If you were a movie, would you be . . .

October 25, 2016

If you were a movie would you be a humanist western, a flickering story of cowboys and Indians galloping back and forth, committing actions that can’t be undone, using harsh words that cannot be forgotten, spilling blood with arrows that cannot be withdrawn and bullets that cannot be put back in the barrel? Are you a movie about emotional worlds within emotional worlds? Are you a movie that grinds your audience’s gears with avarice? Are you a movie that was made strictly for the money?

Maybe you are a movie that is too scary for kids. Or a story designed to shed tears? Not sure? Maybe you are a movie utterly for adults. Or, maybe you are a movie adults don’t want to see but feel compelled to see because their children do and watching it with them will help you to understand them better.

Are you a good human-to-human story? A dying earth story? A happy place story? An in your face story? Not sure? Oxytocin can help you answer these questions. Maybe you aren’t even a movie, you are a documentary.

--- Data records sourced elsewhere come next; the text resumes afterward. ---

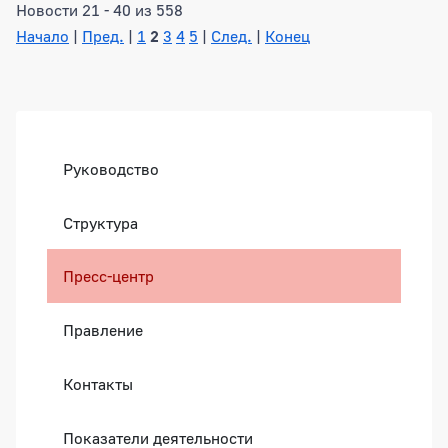
Новости 21 - 40 из 558
Начало
|
Пред.
|
1
2
3
4
5
|
След.
|
Конец
Боковая панель
Руководство
Структура
Пресс-центр
Правление
Контакты
Показатели деятельности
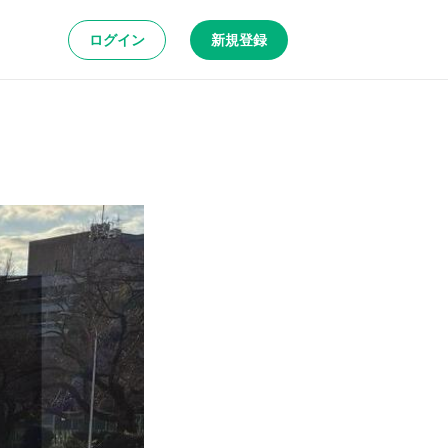
ログイン
新規登録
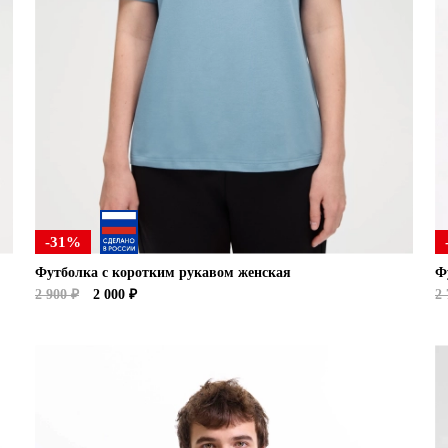
-31%
Футболка с коротким рукавом женская
Ф
2 900 ₽
2 000 ₽
2 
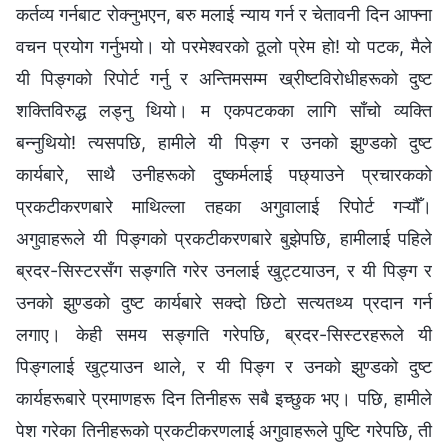
कर्तव्य गर्नबाट रोक्नुभएन, बरु मलाई न्याय गर्न र चेतावनी दिन आफ्ना
वचन प्रयोग गर्नुभयो। यो परमेश्‍वरको ठूलो प्रेम हो! यो पटक, मैले
यी पिङ्गको रिपोर्ट गर्नु र अन्तिमसम्म ख्रीष्टविरोधीहरूको दुष्ट
शक्तिविरुद्ध लड्नु थियो। म एकपटकका लागि साँचो व्यक्ति
बन्नुथियो! त्यसपछि, हामीले यी पिङ्ग र उनको झुण्डको दुष्ट
कार्यबारे, साथै उनीहरूको दुष्कर्मलाई पछ्याउने प्रचारकको
प्रकटीकरणबारे माथिल्ला तहका अगुवालाई रिपोर्ट गऱ्यौँ।
अगुवाहरूले यी पिङ्गको प्रकटीकरणबारे बुझेपछि, हामीलाई पहिले
ब्रदर-सिस्टरसँग सङ्गति गरेर उनलाई खुट्टयाउन, र यी पिङ्ग र
उनको झुण्डको दुष्ट कार्यबारे सक्दो छिटो सत्यतथ्य प्रदान गर्न
लगाए। केही समय सङ्गति गरेपछि, ब्रदर-सिस्टरहरूले यी
पिङ्गलाई खुट्याउन थाले, र यी पिङ्ग र उनको झुण्डको दुष्ट
कार्यहरूबारे प्रमाणहरू दिन तिनीहरू सबै इच्छुक भए। पछि, हामीले
पेश गरेका तिनीहरूको प्रकटीकरणलाई अगुवाहरूले पुष्टि गरेपछि, ती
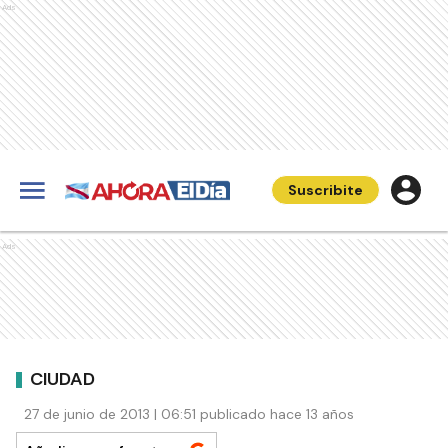
Ads
Suscribite
Ads
CIUDAD
27 de junio de 2013 | 06:51 publicado hace 13 años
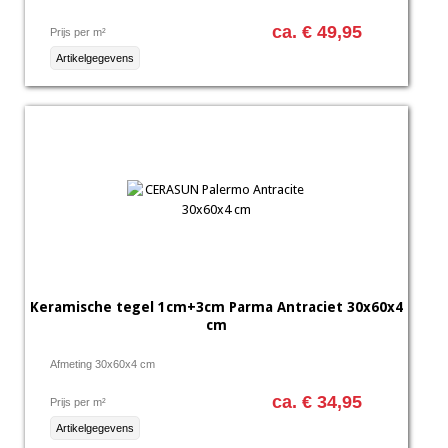
ca. € 49,95
Prijs per m²
Artikelgegevens
Keramische tegel 1cm+3cm Parma Antraciet 30x60x4
cm
Afmeting 30x60x4 cm
ca. € 34,95
Prijs per m²
Artikelgegevens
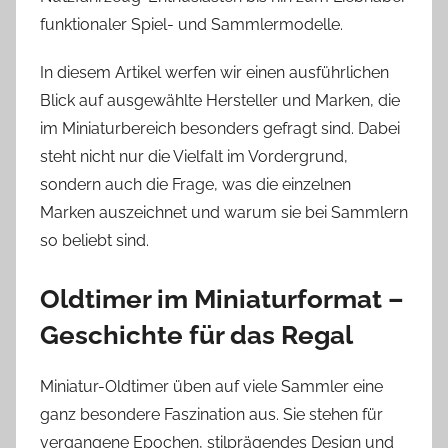
funktionaler Spiel- und Sammlermodelle.
In diesem Artikel werfen wir einen ausführlichen
Blick auf ausgewählte Hersteller und Marken, die
im Miniaturbereich besonders gefragt sind. Dabei
steht nicht nur die Vielfalt im Vordergrund,
sondern auch die Frage, was die einzelnen
Marken auszeichnet und warum sie bei Sammlern
so beliebt sind.
Oldtimer im Miniaturformat –
Geschichte für das Regal
Miniatur-Oldtimer üben auf viele Sammler eine
ganz besondere Faszination aus. Sie stehen für
vergangene Epochen, stilprägendes Design und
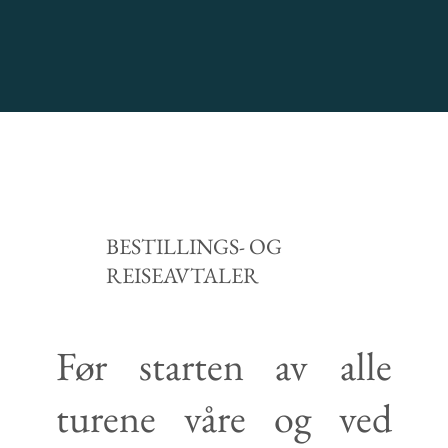
BESTILLINGS- OG
REISEAVTALER
Før starten av alle
turene våre og ved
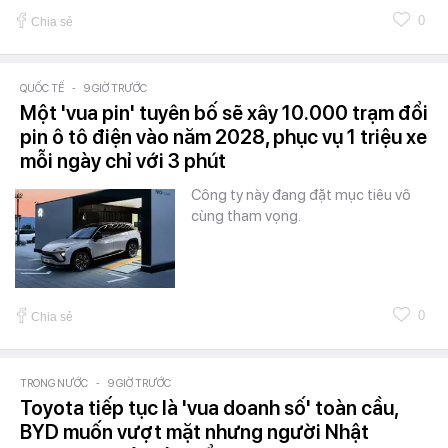
0
Chia sẻ
QUỐC TẾ
-
9 GIỜ TRƯỚC
Một 'vua pin' tuyên bố sẽ xây 10.000 trạm đổi
pin ô tô điện vào năm 2028, phục vụ 1 triệu xe
mỗi ngày chỉ với 3 phút
Công ty này đang đặt mục tiêu vô
cùng tham vọng.
0
Chia sẻ
TRONG NƯỚC
-
9 GIỜ TRƯỚC
Toyota tiếp tục là 'vua doanh số' toàn cầu,
BYD muốn vượt mặt nhưng người Nhật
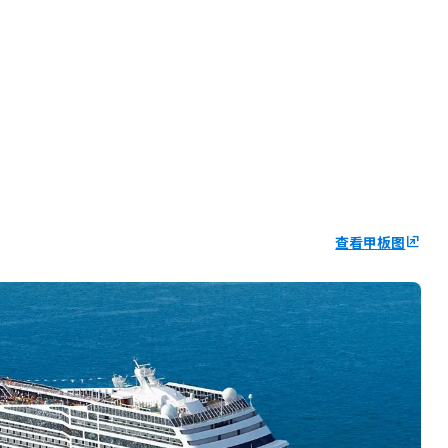
查看甲板图
ungroup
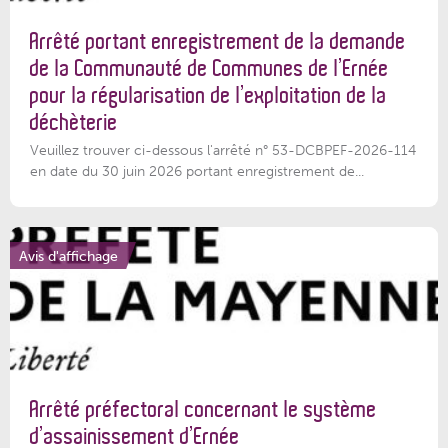
Arrêté portant enregistrement de la demande
de la Communauté de Communes de l’Ernée
pour la régularisation de l’exploitation de la
déchèterie
Veuillez trouver ci-dessous l'arrêté n° 53-DCBPEF-2026-114
en date du 30 juin 2026 portant enregistrement de...
Avis d'affichage
Arrêté préfectoral concernant le système
d’assainissement d’Ernée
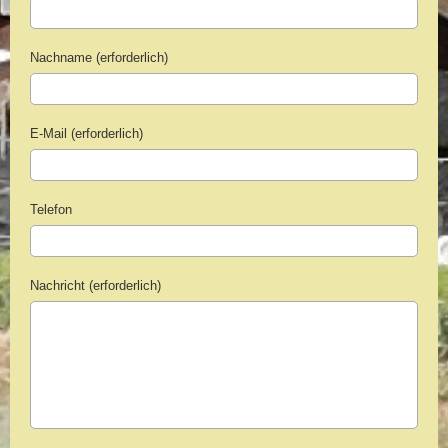
Nachname (erforderlich)
E-Mail (erforderlich)
Telefon
Nachricht (erforderlich)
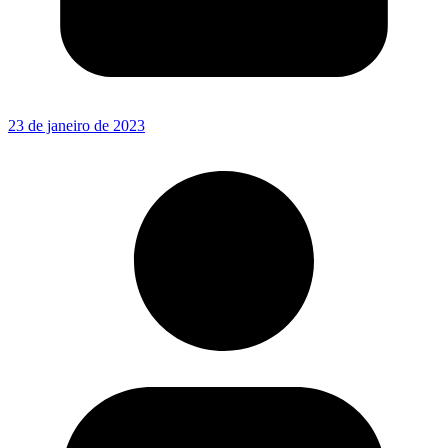
23 de janeiro de 2023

Is the ark of your storyline robust? Or is it slow? Does your dialogue unwittingly ramble on too long? Then again if it was unwitting then you wouldn’t know, would you. If people are looking around the room like they want to get away from you, and you keep talking them, you definitely need to get your hands on some sublingual oxytocin.

Maybe you are a mixed bag of CGI special effects. Do people relate to your textures? Does all of your pyrotechniques grab your audience’s attention and evoke honest emotion? What is the ark of your narrative? Do you surprise your audience with clever dialogue? Flip scenes? Not sure? Is alcohol required to make your movie interesting? Yes? Maybe you should try oxytocin.

Are your transitions smooth? Is there some underlying message in your movie or are you just pure entertainment? And, let’s not forget the critics. What do they say? Are you original? A remake of a classic? The latest installment of some franchise? Are you an imitation of other art or is art an imitation of you? Are you based on a true story or are you totally fiction, the product of someone else’s imagination and not even your own movie? Are you a parody?

Does your movie have a great supporting cast? Does your protagonist talk TO people or AT them? Let me expand on that question. Does the lead actor in your movie look you in the eye, does he stroke your limbic systems for ever more trust, faith, hate . . . not sure? Maybe he/she needs some oxytocin.

Does your movie have greatness in it? What do the critics say? How many stars would you get on rotten tomatoes? 29? 88? Mixed? What is your exit polling grade? B minus? C+? Is your audience better off for having spent two hours with you?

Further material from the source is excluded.